Jupyter and conda for R

This notebook explains the many benefits Jupyter, the IRKernel and conda can provide for data scientists working in R.

Jupyter, previously called IPython, is already widely adopted by data scientists, researchers, and analysts. Jupyter's notebook user interface enables mixing executable code with narrative text, equations, interactive visualizations, and images to enhance team collaboration and advance the state of reproducible research and training. Jupyter began with Python and now has kernels for 50 different languages, and the IRKernel is the native R kernel for Jupyter.

Data scientists, researchers, and analysts use the conda package manager to install and organize project dependencies. With conda they can easily build and share metapackages, which are downloadable bundles of packages. Conda works with Linux, OS X, and Windows, and is language agnostic, so we can use it with any programming language and with projects that depend on multiple languages.

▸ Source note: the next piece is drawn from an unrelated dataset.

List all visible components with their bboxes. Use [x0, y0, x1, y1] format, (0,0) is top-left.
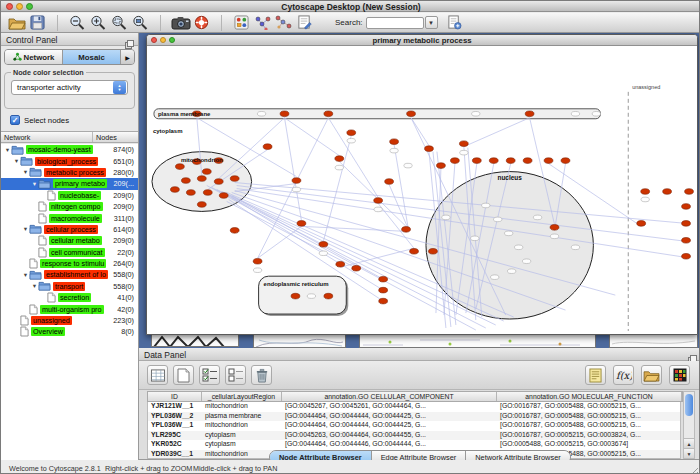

Let's use conda and Jupyter to start a data science project in R.

"R Essentials" setup

The Anaconda team has created an "R Essentials" bundle with the IRKernel and over 80 of the most used R packages for data science, including dplyr, shiny, ggplot2, tidyr, caret and nnet.

Downloading "R Essentials" requires conda. Miniconda includes conda, Python, and a few other necessary packages, while Anaconda includes all this and over 200 of the most popular Python packages for science, math, engineering, and data analysis. Users may install all of Anaconda at once, or they may install Miniconda at first and then use conda to install any other packages they need, including any of the packages in Anaconda.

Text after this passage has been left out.